Well, James Gallagher and Piotr Skalski say they got their hands on the GPT-4V in advance and tested its operation quite thoroughly. The “duo” put the GPT-4V to the test on various questions, even in a rather “smart” way.

For example, as the first input for GPT-4V they used a meme which combined technology-related terms with an image made up of food. OpenAI’s model managed to correctly describe why the image was funny, referring to the various image components and how they connect. GPT-4V made a small but, all in all, minor error.

In the following ones test, GPT-4V successfully recognized the denomination and type of a coin while also describing what was depicted. He also accurately detected a Polish currency by calculating the value of pennies placed on a table.

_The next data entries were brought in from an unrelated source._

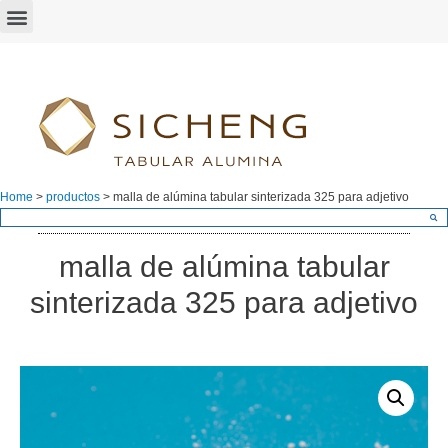
Home
>
productos
>
malla de alúmina tabular sinterizada 325 para adjetivo
malla de alúmina tabular
sinterizada 325 para adjetivo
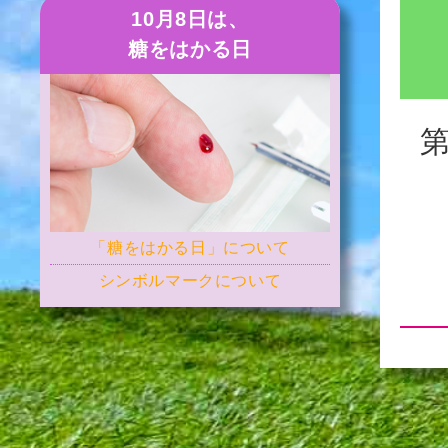
10月8日は、
糖をはかる日
「糖をはかる日」について
シンボルマークについて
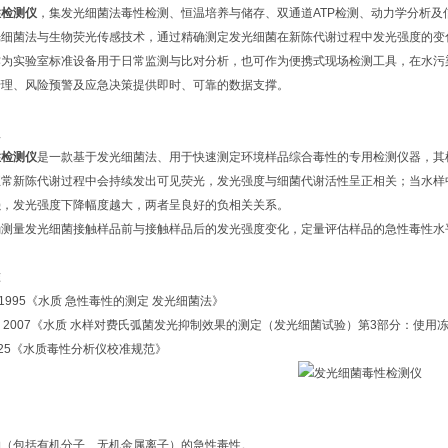
性检测仪
，集发光细菌法毒性检测、恒温培养与储存、双通道ATP检测、动力学分析
光细菌法与生物荧光传感技术，通过精确测定发光细菌在新陈代谢过程中发光强度的变
作为实验室标准设备用于日常监测与比对分析，也可作为便携式现场检测工具，在水污
管理、风险预警及应急决策提供即时、可靠的数据支撑。
理
性检测仪
是一款基于发光细菌法、用于快速测定环境样品综合毒性的专用检测仪器，其
正常新陈代谢过程中会持续发出可见荧光，发光强度与细菌代谢活性呈正相关；当水样
强，发光强度下降幅度越大，两者呈良好的负相关关系。
确测量发光细菌接触样品前与接触样品后的发光强度变化，定量评估样品的急性毒性水
准
441-1995《水质 急性毒性的测定 发光细菌法》
48-3: 2007《水质 水样对费氏弧菌发光抑制效果的测定（发光细菌试验）第3部分：使
3-2025《水质毒性分析仪校准规范》
围
物（包括有机分子、无机金属离子）的急性毒性。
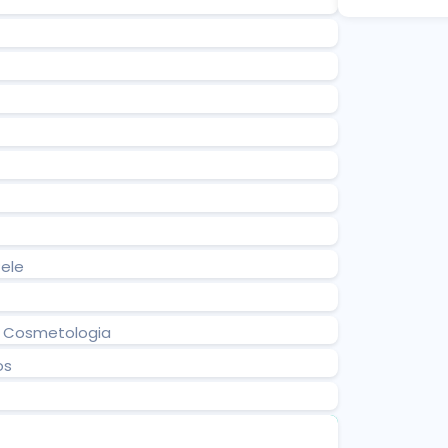
ele
Da Cosmetologia
os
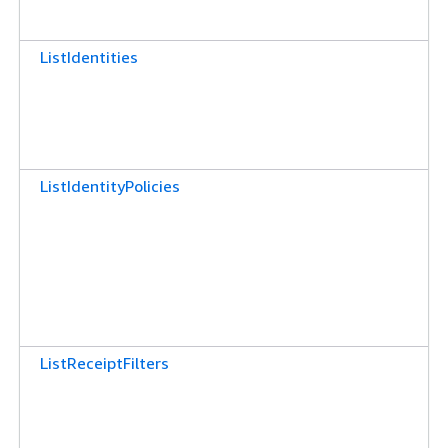
ListIdentities
ListIdentityPolicies
ListReceiptFilters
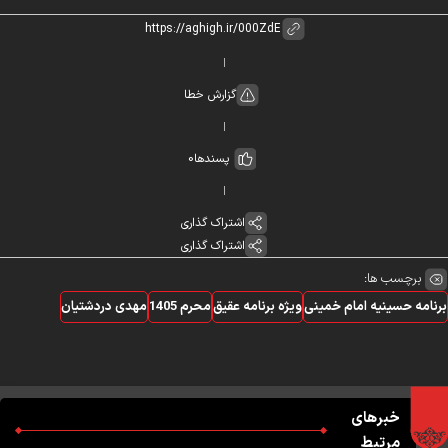
گزارش خطا
پسندها
0
اشتراک گذاری
اشتراک گذاری
برچسب ها:
نامه حسینیه امام خمینی
ویژه برنامه عقیق
محرم 1405
مهدی دردشتیان
خبرهای
مرتبط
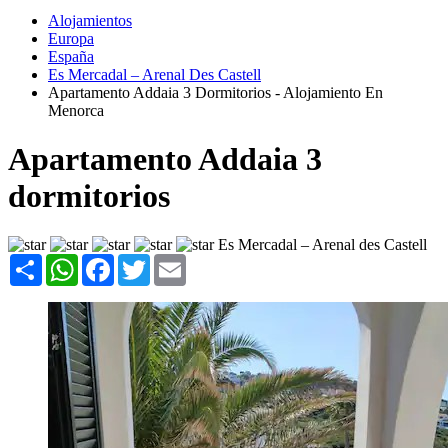
Alojamientos
Europa
España
Es Mercadal – Arenal Des Castell
Apartamento Addaia 3 Dormitorios - Alojamiento En
Menorca
Apartamento Addaia 3
dormitorios
Es Mercadal – Arenal des Castell
Share
WhatsApp
Facebook
Twitter
Email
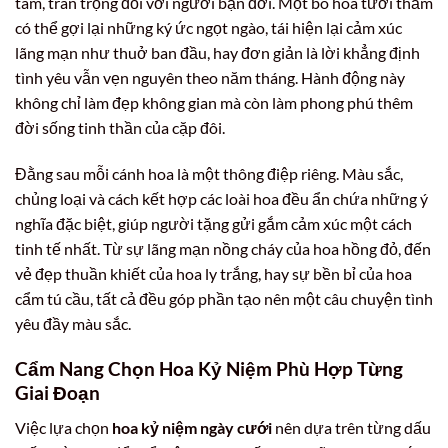
tâm, trân trọng đối với người bạn đời. Một bó hoa tươi thắm
có thể gợi lại những ký ức ngọt ngào, tái hiện lại cảm xúc
lãng mạn như thuở ban đầu, hay đơn giản là lời khẳng định
tình yêu vẫn vẹn nguyên theo năm tháng. Hành động này
không chỉ làm đẹp không gian mà còn làm phong phú thêm
đời sống tinh thần của cặp đôi.
Đằng sau mỗi cánh hoa là một thông điệp riêng. Màu sắc,
chủng loại và cách kết hợp các loài hoa đều ẩn chứa những ý
nghĩa đặc biệt, giúp người tặng gửi gắm cảm xúc một cách
tinh tế nhất. Từ sự lãng mạn nồng cháy của hoa hồng đỏ, đến
vẻ đẹp thuần khiết của hoa ly trắng, hay sự bền bỉ của hoa
cẩm tú cầu, tất cả đều góp phần tạo nên một câu chuyện tình
yêu đầy màu sắc.
Cẩm Nang Chọn Hoa Kỷ Niệm Phù Hợp Từng
Giai Đoạn
Việc lựa chọn
hoa kỷ niệm ngày cưới
nên dựa trên từng dấu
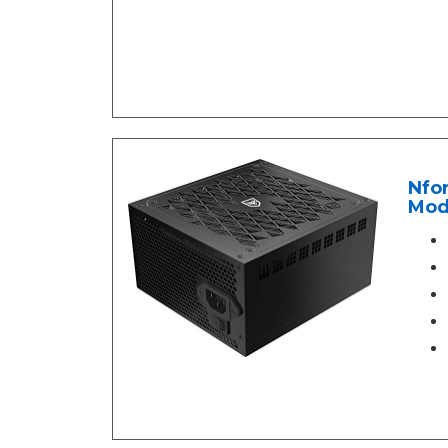
Nfo
Modu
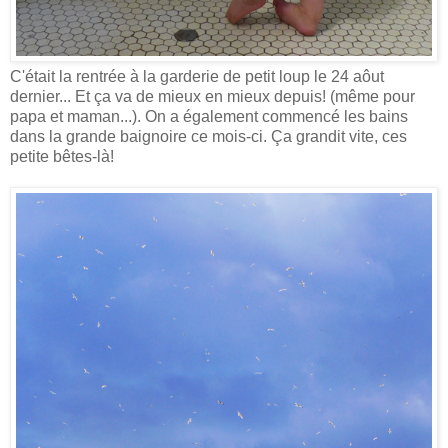
C'était la rentrée à la garderie de petit loup le 24 aôut
dernier... Et ça va de mieux en mieux depuis! (même pour
papa et maman...). On a également commencé les bains
dans la grande baignoire ce mois-ci. Ça grandit vite, ces
petite bêtes-là!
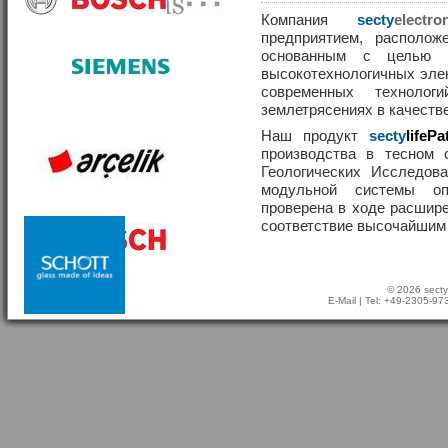
Компания
secty
elect
предприятием, располож
основанным с целью р
высокотехнологичных эле
современных техноло
землетрясениях в качеств
Наш продукт
secty
lifePa
производства в тесном 
Геологических Исследов
модульной системы о
проверена в ходе расшир
соответствие высочайшим
© 2026 secty
E-Mail
| Tel: +49-2305-9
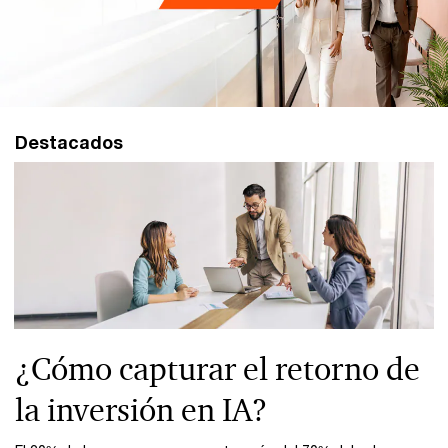
Destacados
¿Cómo capturar el retorno de
la inversión en IA?​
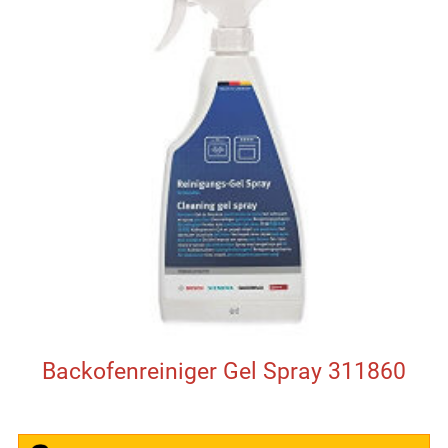
Backofenreiniger Gel Spray 311860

Recognizing movie images, cities, plants and solving mathematical problems

Sending a frame of the film to GPT-4V Pulp Fiction, the model correctly recognized the cinematography film and offered a high-level description. It then correctly recognized the name of a city starting from a panoramic photo, provided instructions for caring for a house plant, correctly activated the OCR functions when necessary, correctly solved a trigonometry problem starting from a photo taken with your smartphone.

Object detection

In the case of object recognitionGPT-4V was not only able to detect them but, for example, returned the coordinates within a photo upon request.

Contrary to what OpenAI indicated, Roboflow reports that the model still tries to recognize the objects depicted in the CAPTCHA despite making some mistakes. For example, it was not able to establish the position of the classic traffic lights in the Google CAPTCHA.

GPT-4V also provided mediocre performance in solving Crosswords and Sudoku: the answers were incorrect.

Conclusions

GPT-4V performed well in various general imaging questions and proved context awareness in the vast majority of cases. Roboflow explains that for answers to general questions, GPT-4V can really be exciting. While useful templates for this purpose existed in the past, they often lacked fluidity in the answers. The GPT-4V can both answer questions and follow up on questions about an image, and do so in depth.

OpenAI’s new model allows you to ask questions about an image without creating a two-step process. There is no need to classify an image first and then ask a question to a linguistic model. The limitations there is no shortage of them, but the leap forward made with an instrument like the GPT-4V is truly remarkable.